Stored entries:
_ _ _ _ _

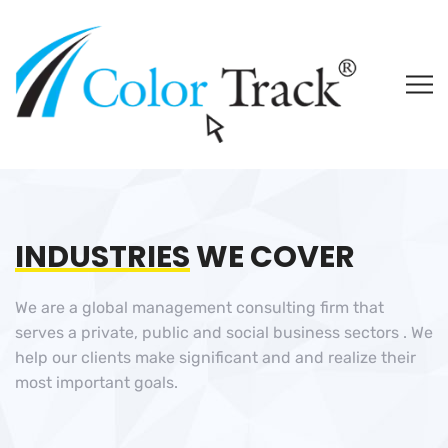
INDUSTRIES
WE COVER
We are a global management consulting firm that
serves a private, public and social business sectors . We
help our clients make significant and and realize their
most important goals.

_ _ _ _ _

## Directions for this task:
Verbatim copy with pictures excluded: write out the records above in full.

## Solution for this exercise:
INDUSTRIES
WE COVER
We are a global management consulting firm that
serves a private, public and social business sectors . We
help our clients make significant and and realize their
most important goals.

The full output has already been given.